Columbia International Affairs Online: Policy Briefs

CIAO DATE: 05/2010

Rewriting the Ground Rules of European Diplomacy: The European External Action Service in the Making

Timo Behr, Aaretti Siitonen, Johanna Nykänen

March 2010

Finnish Institute for International Affairs

Abstract

With the Lisbon Treaty finally ratified, EU attention has now shifted towards the arduous task of implementing the treaty reforms. Central amongst these is a complete overhaul of the existing structures of EU foreign policy-making, providing the EU with a new "double-hatted" foreign policy chief—in the person of Catherine Ashton—and creating the European External Action Service (EEAS). Conceived as the EU's own diplomatic corps, the EEAS has been lauded as a "once in a generation opportunity" that will endow Europe with a greater voice and more influence in international affairs.
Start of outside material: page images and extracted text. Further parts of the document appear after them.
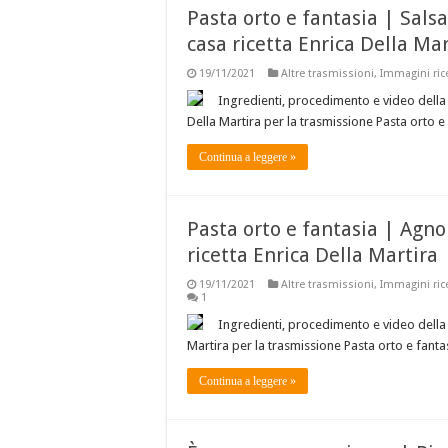
Pasta orto e fantasia | Salsa
casa ricetta Enrica Della Mar
19/11/2021
Altre trasmissioni
,
Immagini ric
Ingredienti, procedimento e video della r
Della Martira per la trasmissione Pasta orto e
Continua a leggere »
Pasta orto e fantasia | Agno
ricetta Enrica Della Martira
19/11/2021
Altre trasmissioni
,
Immagini ric
1
Ingredienti, procedimento e video della 
Martira per la trasmissione Pasta orto e fanta
Continua a leggere »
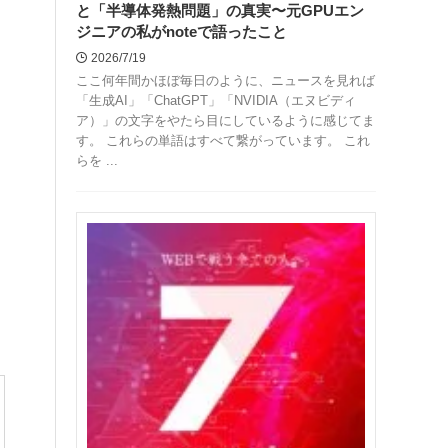
と「半導体発熱問題」の真実〜元GPUエン
ジニアの私がnoteで語ったこと
2026/7/19
ここ何年間かほぼ毎日のように、ニュースを見れば
「生成AI」「ChatGPT」「NVIDIA（エヌビディ
ア）」の文字をやたら目にしているように感じてま
す。 これらの単語はすべて繋がっています。 これ
らを ...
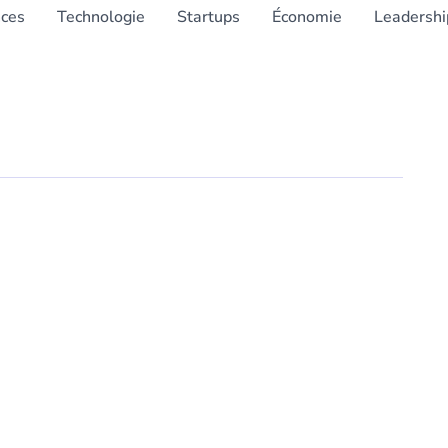
nces
Technologie
Startups
Économie
Leadershi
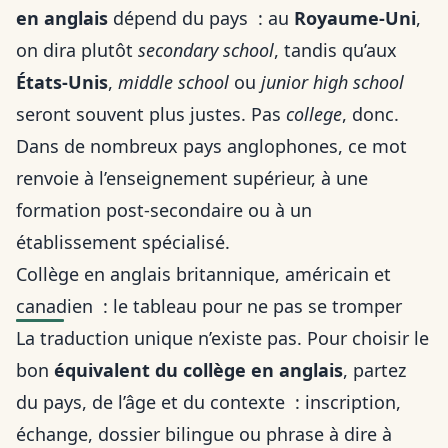
en anglais
dépend du pays : au
Royaume-Uni
,
on dira plutôt
secondary school
, tandis qu’aux
États-Unis
,
middle school
ou
junior high school
seront souvent plus justes. Pas
college
, donc.
Dans de nombreux pays anglophones, ce mot
renvoie à l’enseignement supérieur, à une
formation post-secondaire ou à un
établissement spécialisé.
Collège en anglais britannique, américain et
canadien : le tableau pour ne pas se tromper
La traduction unique n’existe pas. Pour choisir le
bon
équivalent du collège en anglais
, partez
du pays, de l’âge et du contexte : inscription,
échange, dossier bilingue ou phrase à dire à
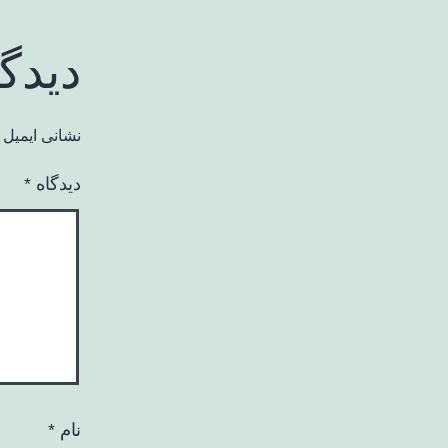
دیدگ
نشانی ایمیل 
دیدگاه
*
نام
*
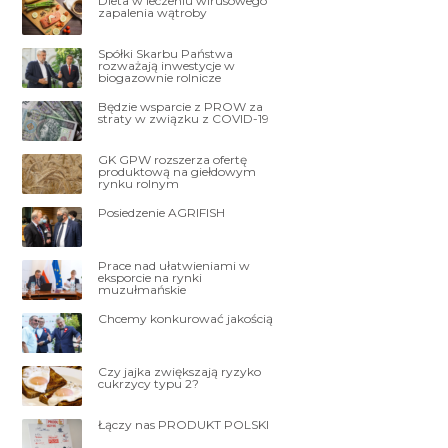
Dieta w leczeniu wirusowego
zapalenia wątroby
Spółki Skarbu Państwa
rozważają inwestycje w
biogazownie rolnicze
Będzie wsparcie z PROW za
straty w związku z COVID-19
GK GPW rozszerza ofertę
produktową na giełdowym
rynku rolnym
Posiedzenie AGRIFISH
Prace nad ułatwieniami w
eksporcie na rynki
muzułmańskie
Chcemy konkurować jakością
Czy jajka zwiększają ryzyko
cukrzycy typu 2?
Łączy nas PRODUKT POLSKI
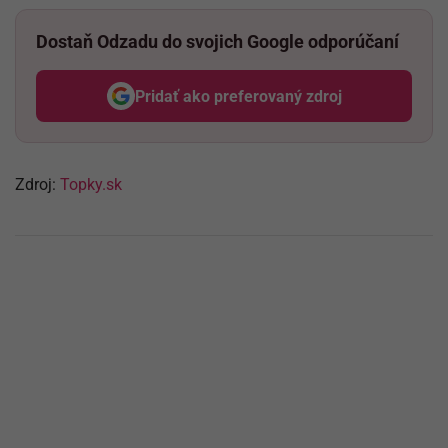
Dostaň Odzadu do svojich Google odporúčaní
Pridať ako preferovaný zdroj
Odzadu, odkaz sa otvorí v nov
Zdroj:
Topky.sk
But setting up the EEAS is proving more difficult than anticipated, with different European actors squabbling over composition and structure of the new institution. This should come as little surprise, given that the precise shape and detailed functions of the EEAS were all left to be negotiated during the implementation phase. Moreover, settling these issues entails more than just some fine-tuning of the EU's institutional structures: it requires a wholesale re-writing of the ground rules of European diplomacy. What is at stake in this process is not only how and by whom EU foreign policy is being made, but the nature and direction of European diplomacy itself.